NYU hosts Grad Alley each year. This year, it was better and more fun than ever. What better place for food to be other than a fair-like event. A multitude of companies had set up booths and tents, showcasing their food products. Where there is food, there is also food waste. But NYU had taken care of it, through the Green Team, a set of volunteers, recruited by the Office of the Sustainability.
I was a part of the Green Team, which was in-charge of taking care of the garbage and recycling. Since there was prior knowledge of the foods and the kind of containers they were inside, the garbage was divided into three sections: Mixed Recycling, Compost, and Landfill. The image below shows the details of how the food was to be sorted.

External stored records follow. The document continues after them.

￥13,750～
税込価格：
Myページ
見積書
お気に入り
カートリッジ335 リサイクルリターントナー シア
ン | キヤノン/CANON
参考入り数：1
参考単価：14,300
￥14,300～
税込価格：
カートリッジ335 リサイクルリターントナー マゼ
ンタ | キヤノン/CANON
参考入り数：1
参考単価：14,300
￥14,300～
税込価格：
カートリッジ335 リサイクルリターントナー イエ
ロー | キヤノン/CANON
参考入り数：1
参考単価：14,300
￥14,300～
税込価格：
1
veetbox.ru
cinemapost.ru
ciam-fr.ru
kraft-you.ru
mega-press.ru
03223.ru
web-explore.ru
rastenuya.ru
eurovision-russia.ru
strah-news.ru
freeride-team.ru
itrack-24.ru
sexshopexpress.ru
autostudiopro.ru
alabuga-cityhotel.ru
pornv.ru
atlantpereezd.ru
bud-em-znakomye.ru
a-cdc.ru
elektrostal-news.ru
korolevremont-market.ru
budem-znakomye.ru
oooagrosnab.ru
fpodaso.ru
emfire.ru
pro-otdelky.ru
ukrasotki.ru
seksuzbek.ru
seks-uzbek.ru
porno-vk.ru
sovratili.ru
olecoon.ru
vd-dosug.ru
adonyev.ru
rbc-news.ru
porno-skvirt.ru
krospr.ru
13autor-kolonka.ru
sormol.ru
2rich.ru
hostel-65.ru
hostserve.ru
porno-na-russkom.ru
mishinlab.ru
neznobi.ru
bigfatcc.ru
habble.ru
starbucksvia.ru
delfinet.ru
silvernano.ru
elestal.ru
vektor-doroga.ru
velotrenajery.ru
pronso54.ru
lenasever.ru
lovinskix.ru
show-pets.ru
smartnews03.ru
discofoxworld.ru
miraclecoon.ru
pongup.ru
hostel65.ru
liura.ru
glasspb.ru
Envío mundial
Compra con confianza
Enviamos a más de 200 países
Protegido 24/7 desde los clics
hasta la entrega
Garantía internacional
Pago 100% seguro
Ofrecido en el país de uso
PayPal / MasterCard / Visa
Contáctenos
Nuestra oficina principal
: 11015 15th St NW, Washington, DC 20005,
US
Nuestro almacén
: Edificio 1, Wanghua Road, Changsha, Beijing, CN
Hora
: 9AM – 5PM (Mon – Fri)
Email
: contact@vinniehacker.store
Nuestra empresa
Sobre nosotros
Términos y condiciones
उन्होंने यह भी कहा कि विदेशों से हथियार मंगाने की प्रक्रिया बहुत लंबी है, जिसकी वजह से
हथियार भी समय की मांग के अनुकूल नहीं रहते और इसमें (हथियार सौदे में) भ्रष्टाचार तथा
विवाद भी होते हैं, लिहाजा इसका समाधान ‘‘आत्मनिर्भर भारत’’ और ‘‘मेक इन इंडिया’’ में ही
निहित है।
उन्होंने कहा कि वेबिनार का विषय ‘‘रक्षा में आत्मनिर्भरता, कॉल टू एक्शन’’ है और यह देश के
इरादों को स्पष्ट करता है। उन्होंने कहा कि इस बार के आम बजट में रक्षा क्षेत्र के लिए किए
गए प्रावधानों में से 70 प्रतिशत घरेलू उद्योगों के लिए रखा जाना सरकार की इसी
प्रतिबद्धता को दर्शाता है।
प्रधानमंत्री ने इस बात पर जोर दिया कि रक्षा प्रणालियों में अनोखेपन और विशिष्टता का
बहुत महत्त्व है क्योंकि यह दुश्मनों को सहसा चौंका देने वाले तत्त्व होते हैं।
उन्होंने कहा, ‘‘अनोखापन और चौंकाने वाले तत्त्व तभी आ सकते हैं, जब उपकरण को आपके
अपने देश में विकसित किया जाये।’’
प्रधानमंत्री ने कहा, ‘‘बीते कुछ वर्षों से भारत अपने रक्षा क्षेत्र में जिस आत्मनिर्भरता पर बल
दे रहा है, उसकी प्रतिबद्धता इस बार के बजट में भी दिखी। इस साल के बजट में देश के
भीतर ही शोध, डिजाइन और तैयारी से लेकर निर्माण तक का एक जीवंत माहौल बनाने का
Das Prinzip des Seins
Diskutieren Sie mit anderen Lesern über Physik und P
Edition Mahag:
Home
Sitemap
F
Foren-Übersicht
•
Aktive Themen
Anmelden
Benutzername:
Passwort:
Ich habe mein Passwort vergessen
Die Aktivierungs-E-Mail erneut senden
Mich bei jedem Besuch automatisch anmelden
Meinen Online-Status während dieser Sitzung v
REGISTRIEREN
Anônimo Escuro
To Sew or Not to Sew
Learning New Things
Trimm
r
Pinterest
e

There were 6 recycling stations, each of them being manned by two or three volunteers. We were stationed at one of the extremities of the grad alley, and naturally, we had to be vigilant, so that each piece of trash went inside the right bin. One of the amazing things I observed was that, when someone threw the garbage inside the wrong bin, they were mindful and tried to take it out, so that they could put it inside the correct bin. But there were ignorant people as well.
The reason we were stationed at the bins was so that the wrong trash was not inside the wrong bin. The second reason was to create awareness about sorting trash and recycling. It was really nice to see that people care about recycling, and I would like to think that our goal was achieved… Mostly.
Now for the twist in the story:
How is it that when free things are given, people don’t care, even when they are in need? I could not believe when I saw people throwing away containers of unopened food into the trash! Wait, what? Why would one throw away packets and containers of food, when they are not even opened? I can understand that many might not like to eat raw fruits and vegetables, people might be allergic to nuts, there might be plethora of other reasons. But is it too difficult to take them with you when you go back home, and if you don’t like them then give it to someone? I mean, they are completely sealed off and won’t create a mess on your hands. And, if allergies was a reason (or not), then there was always an option to not take something. Well, there is no point in ranting about this, because the Green Team did what we had to do… And actually, a bit more.
As and when we saw someone throwing away unopened and packed food, we grabbed it and put it inside a bag. There were six recycling stations. The following picture shows the amount of food saved by our station. Imagine how much all six stations were able to save!
Of the kinds of foods I saw, the pretzels were the most discarded after just one bite or none. The ice cream boxes were the ones that were mostly empty. It was decided that the saved food be given to the homeless. Kudos to the green team for doing an exceptional job!